A new exhibition at the Musée de l’Orangerie in Paris, titled Henri Rousseau: The Ambition of Painting, showcases around 50 works by the French artist Henri Rousseau (1844-1910). Known as “Le Douanier” or “the customs officer” due to his job collecting taxes, Rousseau was often dismissed during his lifetime. His early artistic efforts were seen as naive, as he was self-taught and lacked formal training.
Claire Bernardi, director of the Musée de l’Orangerie, highlights the significance of the exhibition: “We’ve been very lucky, we’ve had an incredible opportunity. By working with two major institutions, one American and one French, we were able to pool our strengths, and as a result of this international cooperation, we’ve had some fabulous loans.”
Juliette Degennes, co-curator of the exhibition, adds: “The first critics to see his works at the Salon des Indépendants referred to his naivety. He was mainly a self-taught painter, but he did benefit from an education, even if he didn’t follow an art course.”
Wild Inspiration
Rousseau began painting shortly before his 50th birthday after leaving his job at the Paris Customs office. His inspiration came from albums of illustrations featuring wild animals and visits to the ‘Jardin des plantes’. To stand out among other artists, Rousseau “diversified genres and techniques to carve out a place for himself on the Parisian art scene,” according to Bernardi.

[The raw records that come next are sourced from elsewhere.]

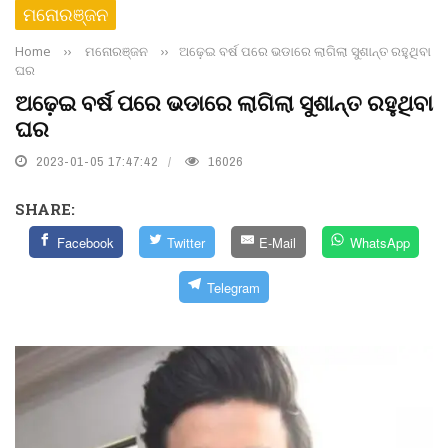
ମନୋରଞ୍ଜନ
Home
››
ମନୋରଞ୍ଜନ
››
ଅଢ଼େଇ ବର୍ଷ ପରେ ଭଡାରେ ଲାଗିଲା ସୁଶାନ୍ତ ରହୁଥିବା
ଘର
ଅଢ଼େଇ ବର୍ଷ ପରେ ଭଡାରେ ଲାଗିଲା ସୁଶାନ୍ତ ରହୁଥିବା
ଘର
2023-01-05 17:47:42
16026
SHARE:
Facebook
Twitter
E-Mail
WhatsApp
Telegram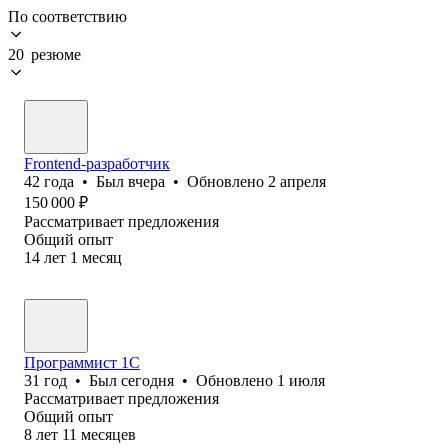
По соответствию
20 резюме
Frontend-разработчик
42
года
•
Был
вчера
•
Обновлено
2 апреля
150 000
₽
Рассматривает предложения
Общий опыт
14
лет
1
месяц
Программист 1С
31
год
•
Был
сегодня
•
Обновлено
1 июля
Рассматривает предложения
Общий опыт
8
лет
11
месяцев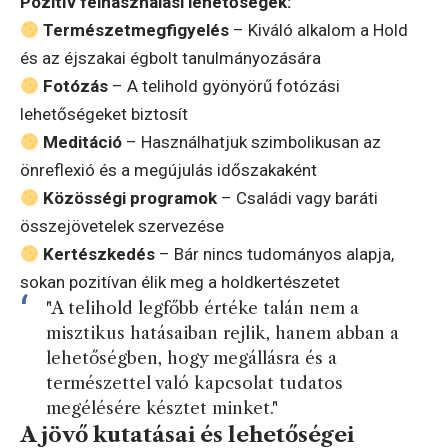
Pozitív felhasználási lehetőségek:
Természetmegfigyelés
– Kiváló alkalom a Hold
és az éjszakai égbolt tanulmányozására
Fotózás
– A telihold gyönyörű fotózási
lehetőségeket biztosít
Meditáció
– Használhatjuk szimbolikusan az
önreflexió és a megújulás időszakaként
Közösségi programok
– Családi vagy baráti
összejövetelek szervezése
Kertészkedés
– Bár nincs tudományos alapja,
sokan pozitívan élik meg a holdkertészetet
"A telihold legfőbb értéke talán nem a
misztikus hatásaiban rejlik, hanem abban a
lehetőségben, hogy megállásra és a
természettel való kapcsolat tudatos
megélésére késztet minket."
A jövő kutatásai és lehetőségei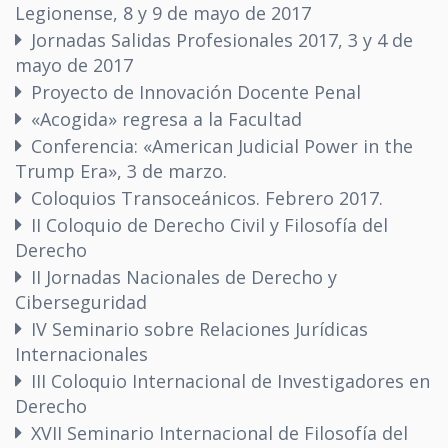
Legionense, 8 y 9 de mayo de 2017
Jornadas Salidas Profesionales 2017, 3 y 4 de
mayo de 2017
Proyecto de Innovación Docente Penal
«Acogida» regresa a la Facultad
Conferencia: «American Judicial Power in the
Trump Era», 3 de marzo.
Coloquios Transoceánicos. Febrero 2017.
II Coloquio de Derecho Civil y Filosofía del
Derecho
II Jornadas Nacionales de Derecho y
Ciberseguridad
IV Seminario sobre Relaciones Jurídicas
Internacionales
III Coloquio Internacional de Investigadores en
Derecho
XVII Seminario Internacional de Filosofía del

His style is particularly evident in his scenes of lush jungles filled with wild animals, such as the painting The lion, hungry, pounces on the antelope. The poet Apollinaire once described him as “the most exotic of exotic painters.”
Bernardi explains: “It’s a work that speaks to children because it’s so direct. I think that today, more than ever, we will see in these works their strength and their modernity. It comes out of the dream, but it also comes out of something that touches us, I was going to say, quite directly in our dreams, but also our anxieties.”
Masterpieces on Loan
The exhibition includes the painting The Sleeping Gypsy, on loan from New York’s Museum of Modern Art (Moma), one of Rousseau’s masterpieces and one of his most mysterious canvases.
Recognition in the United States
Albert C. Barnes, a passionate collector, was one of the first to show interest in Rousseau’s work: “His paintings have the charm of a child’s fairy tale, but there is nothing childish or uneducated about the skill with which they are executed.”
According to Degennes, Rousseau quickly gained attention in the United States. “There are some very fine loans from American institutions, because Rousseau was very quickly noticed in the United States. First of all his painter friend Max Weber, who, when he returned to the United States in the 1910s, organised an exhibition at Galerie 291.”
“American collectors were also quick to take an interest in his work. ‘La Bohémienne endormie’, for example, was acquired by MoMA in 1939. It was very early on and a major monographic exhibition was devoted to it in 1942. So there really was early attention paid to Rousseau on the American side,” concludes Degennes.